Prove $_2F_1\!\left(\frac76,\frac12;\,\frac13;\,-\phi^2\right)=0$

Please help me to prove the identity $$_2F_1\!\left(\frac76,\frac12;\,\frac13;\,-\phi^2\right)=0,$$ where $\phi=\frac{1+\sqrt5}2$ is the golden ratio.


Solution 1:

As the hypergeometric function $$_2F_1\left(\frac16,\frac12;\frac13;-\frac{r(r+2)^3}{(r+1)(1-r)^3}\right)=\frac{\sqrt{1-r^2}}{2r+1}$$ is algebraic, the hypergeometric function with first parameter shifted by $1$ is algebraic as well.
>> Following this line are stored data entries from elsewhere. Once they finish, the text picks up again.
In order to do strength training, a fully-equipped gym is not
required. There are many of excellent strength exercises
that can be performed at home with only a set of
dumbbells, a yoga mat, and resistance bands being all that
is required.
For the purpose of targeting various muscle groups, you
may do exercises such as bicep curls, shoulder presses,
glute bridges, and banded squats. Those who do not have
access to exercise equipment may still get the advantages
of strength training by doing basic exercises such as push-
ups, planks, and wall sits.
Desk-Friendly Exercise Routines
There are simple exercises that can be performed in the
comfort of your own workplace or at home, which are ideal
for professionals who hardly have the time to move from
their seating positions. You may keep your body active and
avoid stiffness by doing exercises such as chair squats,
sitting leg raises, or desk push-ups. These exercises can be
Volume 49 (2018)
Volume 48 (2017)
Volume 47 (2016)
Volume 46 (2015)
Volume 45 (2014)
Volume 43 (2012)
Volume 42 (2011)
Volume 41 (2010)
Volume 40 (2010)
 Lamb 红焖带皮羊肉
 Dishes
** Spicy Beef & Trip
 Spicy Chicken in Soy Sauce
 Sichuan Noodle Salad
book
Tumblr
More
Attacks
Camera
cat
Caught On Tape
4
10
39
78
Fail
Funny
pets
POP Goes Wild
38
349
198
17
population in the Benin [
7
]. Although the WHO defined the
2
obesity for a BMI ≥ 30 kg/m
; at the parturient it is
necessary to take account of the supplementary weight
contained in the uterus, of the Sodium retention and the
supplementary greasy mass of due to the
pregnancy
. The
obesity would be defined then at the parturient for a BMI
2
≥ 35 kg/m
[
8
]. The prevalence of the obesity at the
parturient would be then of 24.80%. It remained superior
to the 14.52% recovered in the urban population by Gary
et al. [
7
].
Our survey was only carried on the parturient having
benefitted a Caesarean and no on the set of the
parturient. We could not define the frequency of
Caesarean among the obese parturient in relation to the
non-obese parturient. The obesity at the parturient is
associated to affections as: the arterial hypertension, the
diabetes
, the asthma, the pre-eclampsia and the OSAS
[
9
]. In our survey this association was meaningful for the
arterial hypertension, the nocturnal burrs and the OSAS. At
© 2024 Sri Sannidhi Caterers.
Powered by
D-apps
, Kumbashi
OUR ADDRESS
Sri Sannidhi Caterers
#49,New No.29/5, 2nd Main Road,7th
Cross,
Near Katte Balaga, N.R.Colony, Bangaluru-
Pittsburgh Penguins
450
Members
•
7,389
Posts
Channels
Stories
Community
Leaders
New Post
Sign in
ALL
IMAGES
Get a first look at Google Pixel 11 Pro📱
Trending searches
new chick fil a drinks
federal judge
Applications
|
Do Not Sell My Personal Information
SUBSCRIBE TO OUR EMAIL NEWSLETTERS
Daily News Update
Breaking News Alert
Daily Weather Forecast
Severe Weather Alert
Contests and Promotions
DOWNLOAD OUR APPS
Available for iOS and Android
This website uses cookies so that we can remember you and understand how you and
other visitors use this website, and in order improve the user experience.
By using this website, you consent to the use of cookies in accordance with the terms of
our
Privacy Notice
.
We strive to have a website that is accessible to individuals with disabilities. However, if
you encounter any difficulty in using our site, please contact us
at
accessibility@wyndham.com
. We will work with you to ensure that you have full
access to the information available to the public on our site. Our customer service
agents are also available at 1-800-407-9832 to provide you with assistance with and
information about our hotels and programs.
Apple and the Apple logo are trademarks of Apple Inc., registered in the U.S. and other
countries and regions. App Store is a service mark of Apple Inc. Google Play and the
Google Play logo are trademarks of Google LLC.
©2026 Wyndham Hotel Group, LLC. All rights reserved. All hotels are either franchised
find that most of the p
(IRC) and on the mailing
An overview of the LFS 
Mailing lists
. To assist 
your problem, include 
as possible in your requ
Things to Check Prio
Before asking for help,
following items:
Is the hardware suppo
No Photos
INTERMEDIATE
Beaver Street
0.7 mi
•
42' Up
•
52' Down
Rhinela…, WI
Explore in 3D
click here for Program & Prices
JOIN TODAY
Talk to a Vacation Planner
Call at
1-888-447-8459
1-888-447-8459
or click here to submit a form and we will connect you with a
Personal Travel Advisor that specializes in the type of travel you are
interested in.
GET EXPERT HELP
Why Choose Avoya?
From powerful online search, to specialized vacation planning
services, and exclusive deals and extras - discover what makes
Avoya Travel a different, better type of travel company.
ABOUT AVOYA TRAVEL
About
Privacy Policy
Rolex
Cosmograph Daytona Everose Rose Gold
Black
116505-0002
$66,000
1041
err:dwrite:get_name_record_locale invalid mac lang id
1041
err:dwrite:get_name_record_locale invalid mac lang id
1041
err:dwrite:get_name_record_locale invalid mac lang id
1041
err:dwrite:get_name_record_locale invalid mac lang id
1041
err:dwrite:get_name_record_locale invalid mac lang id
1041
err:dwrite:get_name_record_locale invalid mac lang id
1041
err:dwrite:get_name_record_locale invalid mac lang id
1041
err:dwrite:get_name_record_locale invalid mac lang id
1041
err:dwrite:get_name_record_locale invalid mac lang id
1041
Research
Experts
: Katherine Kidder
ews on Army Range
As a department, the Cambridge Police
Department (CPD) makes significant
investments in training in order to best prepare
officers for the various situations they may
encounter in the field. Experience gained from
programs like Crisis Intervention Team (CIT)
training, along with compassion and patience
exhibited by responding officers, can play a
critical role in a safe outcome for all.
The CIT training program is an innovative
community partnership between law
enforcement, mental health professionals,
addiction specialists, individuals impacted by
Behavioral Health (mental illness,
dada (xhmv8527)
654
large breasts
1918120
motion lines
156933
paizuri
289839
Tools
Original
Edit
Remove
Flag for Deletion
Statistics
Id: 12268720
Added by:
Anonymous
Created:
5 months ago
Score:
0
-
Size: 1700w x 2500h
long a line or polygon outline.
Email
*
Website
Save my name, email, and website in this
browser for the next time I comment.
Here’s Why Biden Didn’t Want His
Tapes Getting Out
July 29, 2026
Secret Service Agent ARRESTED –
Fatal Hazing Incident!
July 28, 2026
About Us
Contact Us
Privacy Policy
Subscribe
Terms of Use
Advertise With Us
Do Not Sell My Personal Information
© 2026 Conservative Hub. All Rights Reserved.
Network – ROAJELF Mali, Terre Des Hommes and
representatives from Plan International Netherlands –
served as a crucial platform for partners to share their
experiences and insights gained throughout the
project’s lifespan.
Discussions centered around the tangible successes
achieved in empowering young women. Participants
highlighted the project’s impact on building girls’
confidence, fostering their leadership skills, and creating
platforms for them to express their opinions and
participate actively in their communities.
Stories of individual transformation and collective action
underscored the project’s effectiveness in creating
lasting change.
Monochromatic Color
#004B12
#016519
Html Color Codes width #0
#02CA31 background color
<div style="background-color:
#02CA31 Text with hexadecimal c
To compute its explicit expression, it suffices to note that $${}_2F_1\left(a+1,b;c;z\right)=\frac{z^{1-a}}{a}\frac{d}{dz}\Bigl(z^a{}_2F_1\left(a,b;c;z\right)\Bigr).$$ One then finds \begin{align}_2F_1\left(\frac76,\frac12;\frac13;-\frac{r(r+2)^3}{(r+1)(1-r)^3}\right)&=\frac{\sqrt{1-r^2}}{\left(2r+1\right)^4}\left(5r^3-6r+1\right)=\\ &=-\frac{\left(\sqrt{5}\,r-\phi^{-2}\right)\left(\sqrt{5}\,r+\phi^{2}\right)\left(1+r\right)^{\frac12}\left(1-r\right)^{\frac32}}{\left(2r+1\right)^4}, \end{align} where the vicinity of $r=0$ corresponds to principal branches of the square roots on the right.

Now the result is obtained by setting $r=5^{-\frac12}\phi^{-2}$ in the last formula.